Copy each line of the data below in which the word "parts" can be found.

(Extracted page text data)
⁂

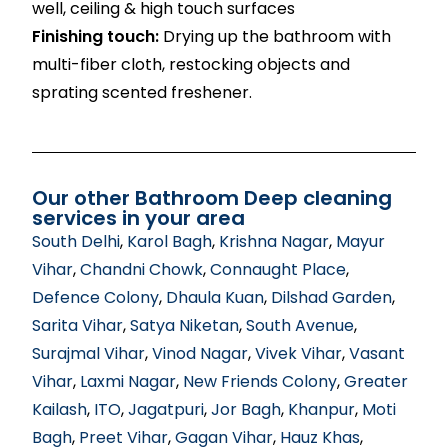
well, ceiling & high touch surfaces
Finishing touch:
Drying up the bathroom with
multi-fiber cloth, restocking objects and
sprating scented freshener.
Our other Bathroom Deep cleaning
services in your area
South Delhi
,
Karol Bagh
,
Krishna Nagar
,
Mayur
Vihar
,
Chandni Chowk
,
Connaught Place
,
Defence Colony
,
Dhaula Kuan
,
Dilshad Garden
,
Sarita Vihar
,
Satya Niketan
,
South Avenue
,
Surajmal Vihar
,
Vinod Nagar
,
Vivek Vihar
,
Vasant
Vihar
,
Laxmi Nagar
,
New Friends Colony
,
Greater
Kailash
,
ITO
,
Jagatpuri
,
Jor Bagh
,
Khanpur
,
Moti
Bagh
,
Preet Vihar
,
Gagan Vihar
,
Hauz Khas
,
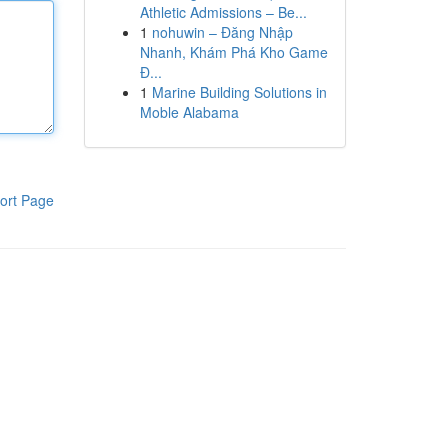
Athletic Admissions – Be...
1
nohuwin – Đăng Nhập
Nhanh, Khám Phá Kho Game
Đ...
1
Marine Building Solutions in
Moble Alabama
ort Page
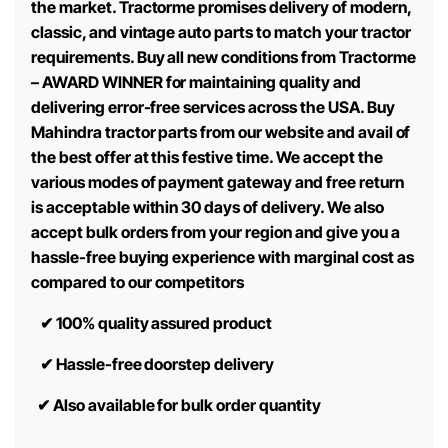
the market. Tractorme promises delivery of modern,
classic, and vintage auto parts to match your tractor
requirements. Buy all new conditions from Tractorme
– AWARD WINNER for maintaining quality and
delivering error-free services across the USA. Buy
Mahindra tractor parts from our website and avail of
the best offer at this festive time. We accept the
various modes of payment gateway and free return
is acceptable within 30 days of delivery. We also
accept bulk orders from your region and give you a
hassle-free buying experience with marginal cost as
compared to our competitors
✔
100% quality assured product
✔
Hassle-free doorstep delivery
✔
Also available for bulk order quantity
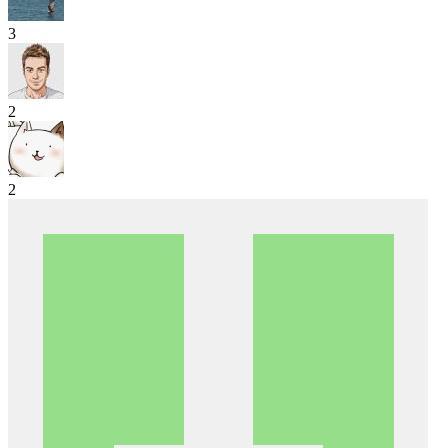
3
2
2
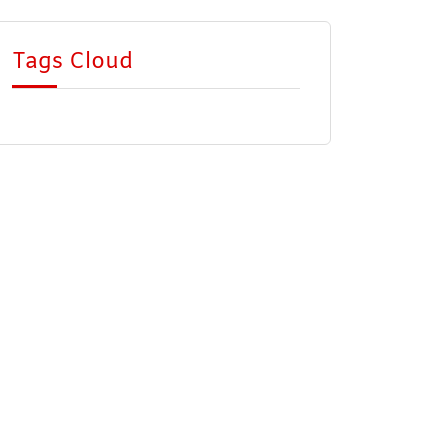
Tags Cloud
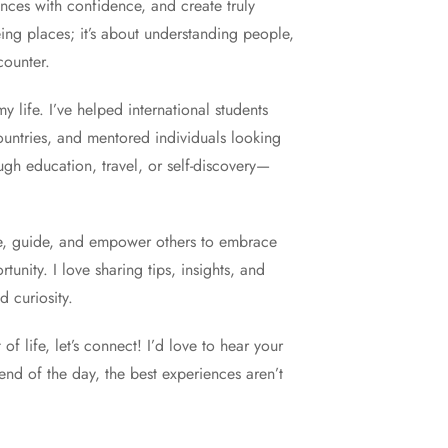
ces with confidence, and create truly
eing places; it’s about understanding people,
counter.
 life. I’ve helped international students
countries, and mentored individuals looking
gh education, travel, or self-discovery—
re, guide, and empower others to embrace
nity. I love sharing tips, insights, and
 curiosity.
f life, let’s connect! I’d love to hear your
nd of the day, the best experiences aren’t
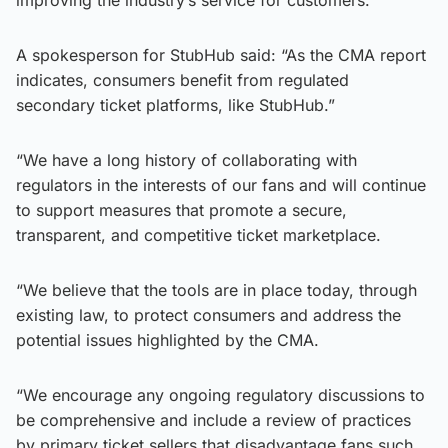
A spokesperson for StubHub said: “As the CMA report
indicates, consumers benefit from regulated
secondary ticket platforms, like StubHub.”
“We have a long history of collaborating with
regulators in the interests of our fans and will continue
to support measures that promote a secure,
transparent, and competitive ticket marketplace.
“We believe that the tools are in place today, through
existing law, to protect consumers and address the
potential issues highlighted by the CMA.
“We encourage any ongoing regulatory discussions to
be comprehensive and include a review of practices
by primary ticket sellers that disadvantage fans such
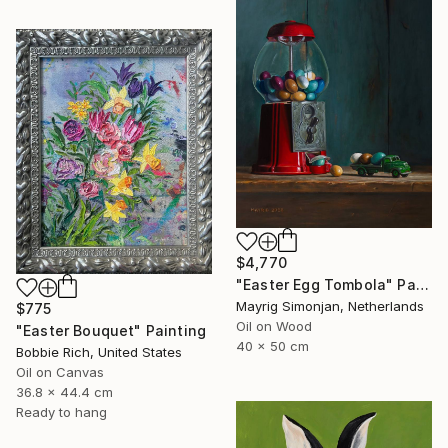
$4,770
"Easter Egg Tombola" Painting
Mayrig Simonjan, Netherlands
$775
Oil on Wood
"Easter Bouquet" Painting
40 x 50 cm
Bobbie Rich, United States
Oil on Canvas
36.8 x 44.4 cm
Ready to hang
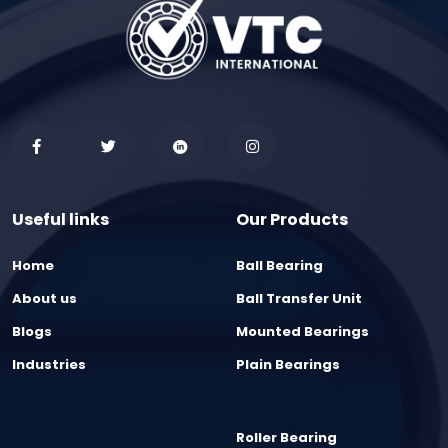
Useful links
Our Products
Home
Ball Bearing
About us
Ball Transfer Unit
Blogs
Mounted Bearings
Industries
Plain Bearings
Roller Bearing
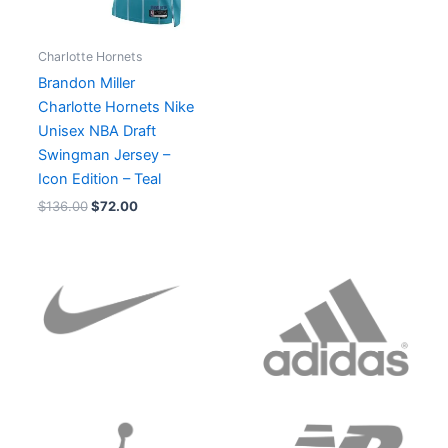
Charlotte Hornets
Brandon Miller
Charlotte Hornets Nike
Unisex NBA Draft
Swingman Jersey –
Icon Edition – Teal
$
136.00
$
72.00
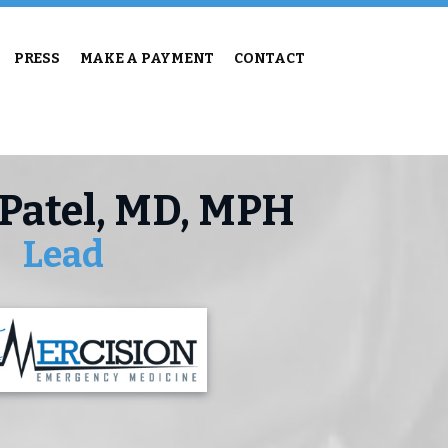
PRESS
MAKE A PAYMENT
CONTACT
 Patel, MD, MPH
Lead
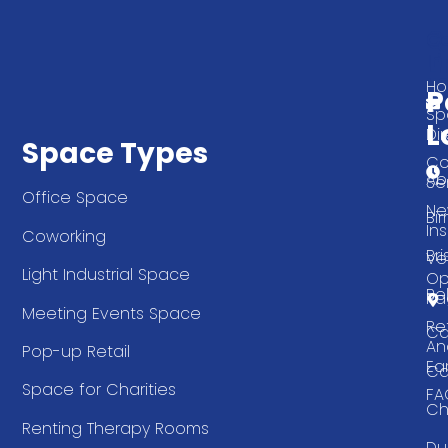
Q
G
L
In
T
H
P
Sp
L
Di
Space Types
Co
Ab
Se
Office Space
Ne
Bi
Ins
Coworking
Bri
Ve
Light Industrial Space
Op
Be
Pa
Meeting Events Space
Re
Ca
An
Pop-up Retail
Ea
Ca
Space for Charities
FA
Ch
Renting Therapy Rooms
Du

⁂

SOLUTION TO THE PROBLEM -
classic, and vintage auto parts to match your tractor
Mahindra tractor parts from our website and avail of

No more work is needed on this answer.